Milton Ernest "Robert" Rauschenberg’s work spanned six decades and several mediums, including performance, photography, print, painting, and sculpting. Between 1954-1964, he developed his defining work “Combines,” which mixed artmaking materials and styles with common, everyday items like pillows, baseball stitching, and newspaper.

Jasper Johns

The work of Jasper Johns influenced virtually every major artistic movement in the United States from the 1950s through the current day. Johns, who is currently approaching 90 years old, laid the foundation for the pop art movement and was among the first to incorporate commercial items into his art—he’s most closely associated with his works that incorporate targets and American flags.

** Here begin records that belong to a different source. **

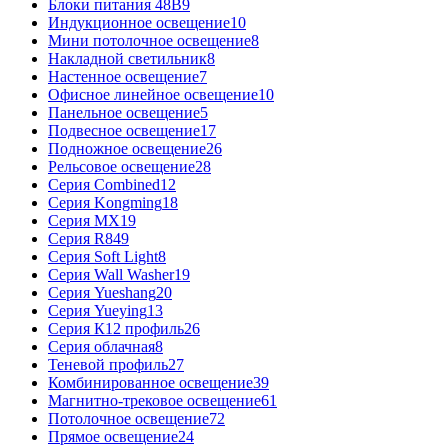
Блоки питания 48В
9
Индукционное освещение
10
Мини потолочное освещение
8
Накладной светильник
8
Настенное освещение
7
Офисное линейное освещение
10
Панельное освещение
5
Подвесное освещение
17
Подножное освещение
26
Рельсовое освещение
28
Серия Combined
12
Серия Kongming
18
Серия MX
19
Серия R8
49
Серия Soft Light
8
Серия Wall Washer
19
Серия Yueshang
20
Серия Yueying
13
Серия К12 профиль
26
Серия облачная
8
Теневой профиль
27
Комбинированное освещение
39
Магнитно-трековое освещение
61
Потолочное освещение
72
Прямое освещение
24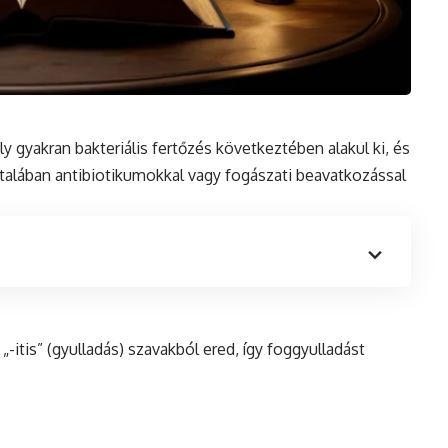
ly gyakran bakteriális fertőzés következtében alakul ki, és
ltalában antibiotikumokkal vagy fogászati beavatkozással
„-itis” (gyulladás) szavakból ered, így foggyulladást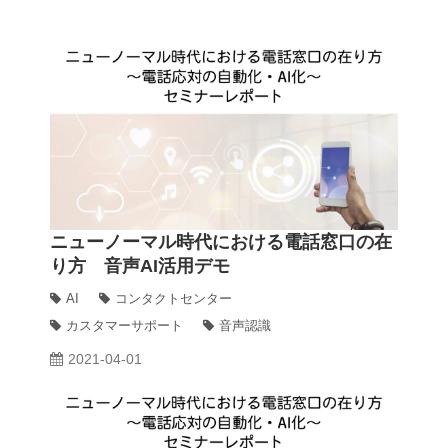
ニューノーマル時代における電話窓口の在
り方 音声AI活用デモ
AI
コンタクトセンター
カスタマーサポート
音声認識
2021-04-01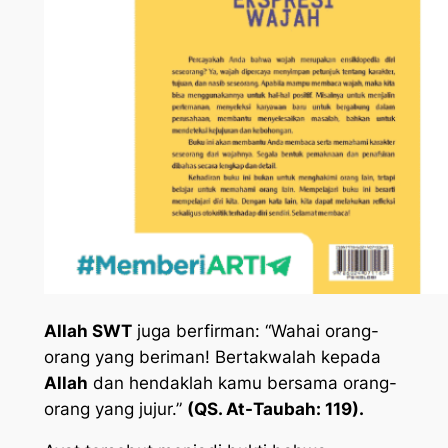
Allah SWT
juga berfirman:
“Wahai orang-
orang yang beriman! Bertakwalah kepada
Allah
dan hendaklah kamu bersama orang-
orang yang jujur.”
(QS. At-Taubah: 119).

His pieces routinely fetch millions, tens of millions, and occasionally nine figures at auction.

Bob Ross

An entire generation of American children grew up learning that in painting, “there are no mistakes, there are only happy accidents.” In terms of bringing art to the masses, it’s difficult to imagine that any single artist was more influential than Bob Ross and his “The Joy of Painting” public television show, which aired from 1983 to 1994. An Air Force veteran, Ross was known for utilizing the wet-on-wet technique, which allowed him to finish entire landscape paintings in less than a half-hour for his viewing audience—but he’ll always be remembered by the millions who watched him for his soft voice, giant hair, and “happy little trees.”

Frank Lloyd Wright

Born in 1867, Frank Lloyd Wright designed more than 1,000 structures, 532 of which were completed. He’s widely considered to be the greatest architect in American history. He pioneered the Prairie School architectural movement and designed everything from skyscrapers and churches to houses and hotels. His masterpiece is "Fallingwater" in rural southeastern Pennsylvania.

David Hockney

One of the most important British artists of the 20th century, David Hockney’s role in Great Britain’s pop art movent of the 1960s is comparable to Andy Warhol in the United States. Not just a painter, but also a printmaker, stage designer, draftsman, and photographer, Hockney’s experiments included art made with fax machines and iPad programs. It was Hockney who briefly dethroned Jeff Koons for the most expensive work by a living artist when in 2018, Hockney’s “Portrait of an Artist (Pool with Two Figures)” sold for $90.3 million at Christie’s.